> Problem requirements
Look through the data below and output, unchanged, every line from the one holding "Specification" through the one holding "Sign Up For Our Newsletter", inclusive. Skip the pictures.

(Stored data entries)
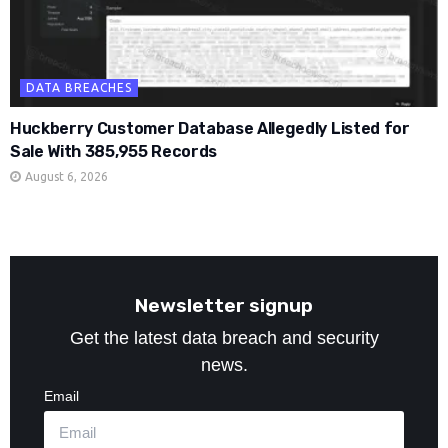
DATA BREACHES
Huckberry Customer Database Allegedly Listed for
Sale With 385,955 Records
August 6, 2026
Newsletter signup
Get the latest data breach and security
news.
Email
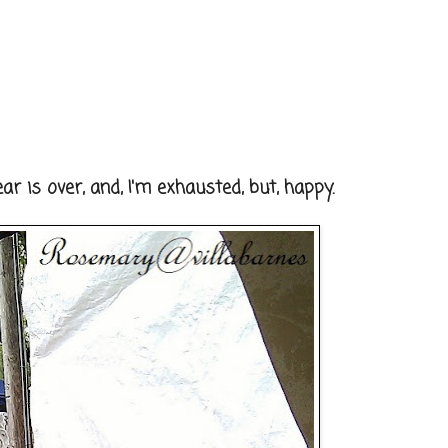
r is over, and, I'm exhausted, but, happy.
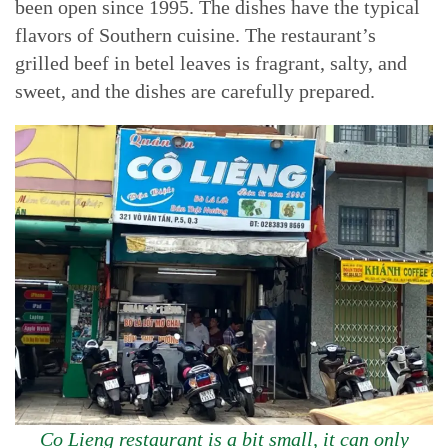
been open since 1995. The dishes have the typical
flavors of Southern cuisine. The restaurant’s
grilled beef in betel leaves is fragrant, salty, and
sweet, and the dishes are carefully prepared.
Co Lieng restaurant is a bit small, it can only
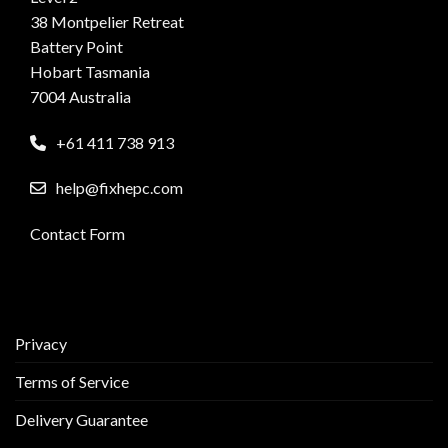
38 Montpelier Retreat
Battery Point
Hobart Tasmania
7004 Australia
+61 411 738 913
help@fixhepc.com
Contact Form
Privacy
Terms of Service
Delivery Guarantee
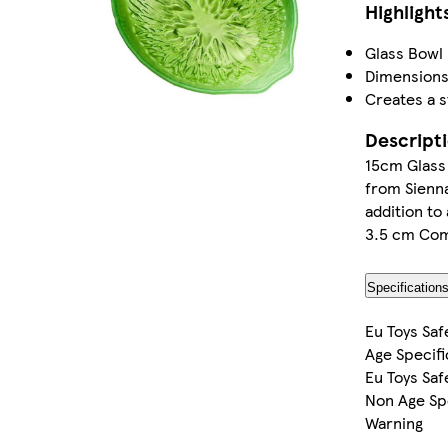
Highlight
Glass Bowl 
Dimensions:
Creates a 
Descript
15cm Glass 
from Sienna
addition to
3.5 cm Come
Specification
Eu Toys Saf
Age Specifi
Eu Toys Saf
Non Age Sp
Warning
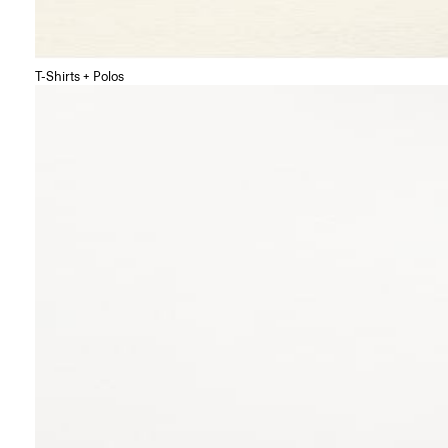
T-Shirts + Polos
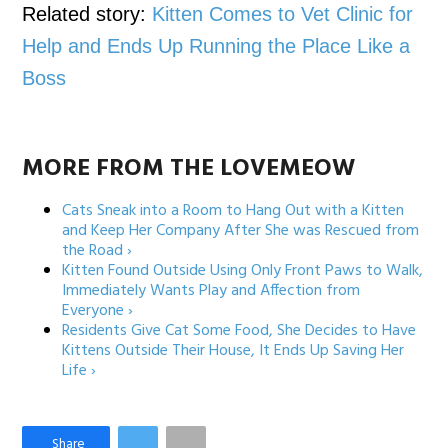
Related story:
Kitten Comes to Vet Clinic for
Help and Ends Up Running the Place Like a
Boss
MORE FROM THE LOVEMEOW
Cats Sneak into a Room to Hang Out with a Kitten
and Keep Her Company After She was Rescued from
the Road ›
Kitten Found Outside Using Only Front Paws to Walk,
Immediately Wants Play and Affection from
Everyone ›
Residents Give Cat Some Food, She Decides to Have
Kittens Outside Their House, It Ends Up Saving Her
Life ›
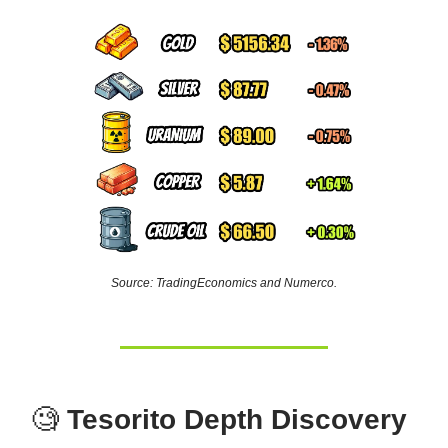
Source: TradingEconomics and Numerco.
🧐
Tesorito Depth Discovery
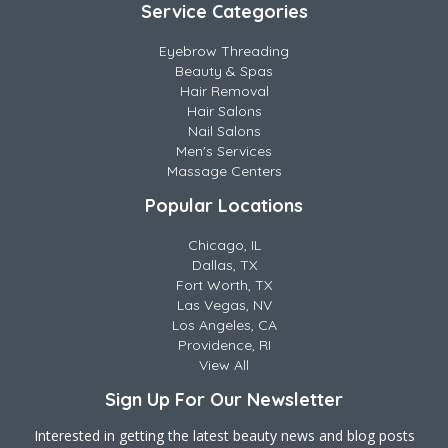
Service Categories
Eyebrow Threading
Beauty & Spas
Hair Removal
Hair Salons
Nail Salons
Men's Services
Massage Centers
Popular Locations
Chicago, IL
Dallas, TX
Fort Worth, TX
Las Vegas, NV
Los Angeles, CA
Providence, RI
View All
Sign Up For Our Newsletter
Interested in getting the latest beauty news and blog posts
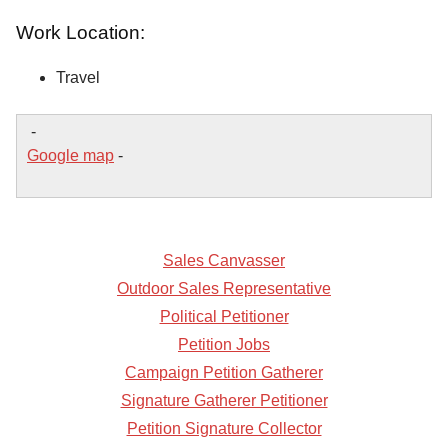
Work Location:
Travel
-
Google map
-
Sales Canvasser
Outdoor Sales Representative
Political Petitioner
Petition Jobs
Campaign Petition Gatherer
Signature Gatherer Petitioner
Petition Signature Collector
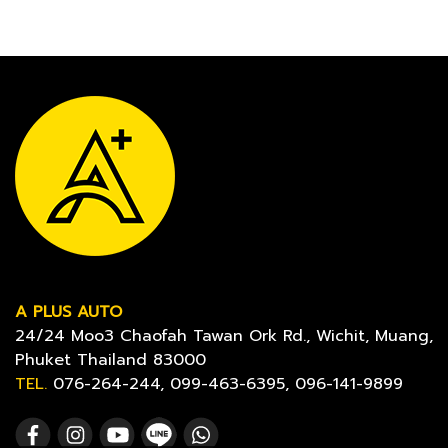
A PLUS AUTO
24/24 Moo3 Chaofah Tawan Ork Rd., Wichit, Muang,
Phuket Thailand 83000
TEL.
076-264-244, 099-463-6395, 096-141-9899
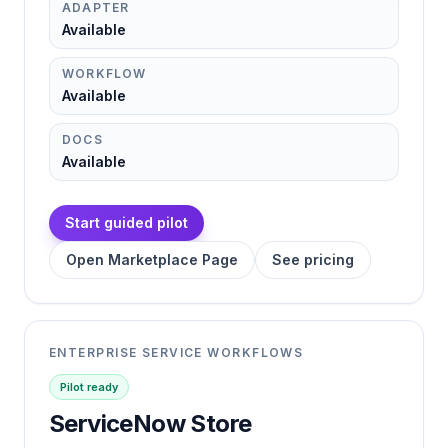
ADAPTER
Available
WORKFLOW
Available
DOCS
Available
Start guided pilot
Open Marketplace Page
See pricing
ENTERPRISE SERVICE WORKFLOWS
Pilot ready
ServiceNow Store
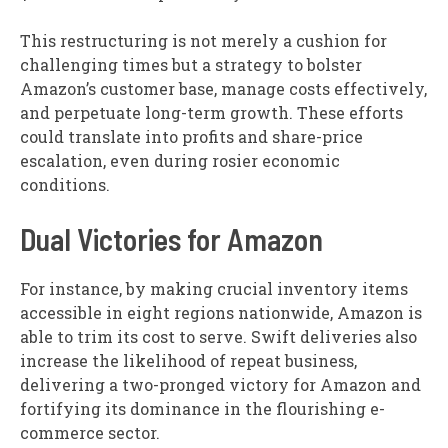
This restructuring is not merely a cushion for
challenging times but a strategy to bolster
Amazon’s customer base, manage costs effectively,
and perpetuate long-term growth. These efforts
could translate into profits and share-price
escalation, even during rosier economic
conditions.
Dual Victories for Amazon
For instance, by making crucial inventory items
accessible in eight regions nationwide, Amazon is
able to trim its cost to serve. Swift deliveries also
increase the likelihood of repeat business,
delivering a two-pronged victory for Amazon and
fortifying its dominance in the flourishing e-
commerce sector.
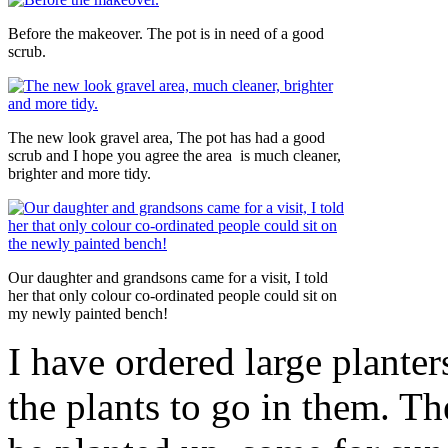
Before the makeover. The pot is in need of a good
scrub.
The new look gravel area, The pot has had a good
scrub and I hope you agree the area is much cleaner,
brighter and more tidy.
Our daughter and grandsons came for a visit, I told
her that only colour co-ordinated people could sit on
my newly painted bench!
I have ordered large planter
the plants to go in them. Th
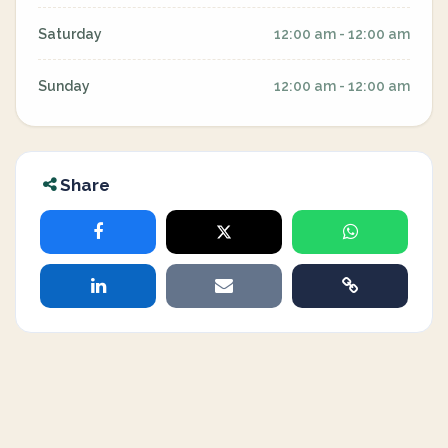
Saturday
12:00 am - 12:00 am
Sunday
12:00 am - 12:00 am
Share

> Output
Specification
Eu Toys Saf
Age Specifi
Eu Toys Saf
Non Age Sp
Warning
T-Shirts + Polos
Related story:
Kitten Comes to Vet Clinic for
Help and Ends Up Running the Place Like a
Boss
MORE FROM THE LOVEMEOW
Cats Sneak into a Room to Hang Out with a Kitten
and Keep Her Company After She was Rescued from
the Road ›
Kitten Found Outside Using Only Front Paws to Walk,
Immediately Wants Play and Affection from
Everyone ›
Residents Give Cat Some Food, She Decides to Have
Kittens Outside Their House, It Ends Up Saving Her
Life ›
Source: TradingEconomics and Numerco.
🧐
Tesorito Depth Discovery
Service Categories
Eyebrow Threading
Beauty & Spas
Hair Removal
Hair Salons
Nail Salons
Men's Services
Massage Centers
Popular Locations
Chicago, IL
Dallas, TX
Fort Worth, TX
Las Vegas, NV
Los Angeles, CA
Providence, RI
View All
Sign Up For Our Newsletter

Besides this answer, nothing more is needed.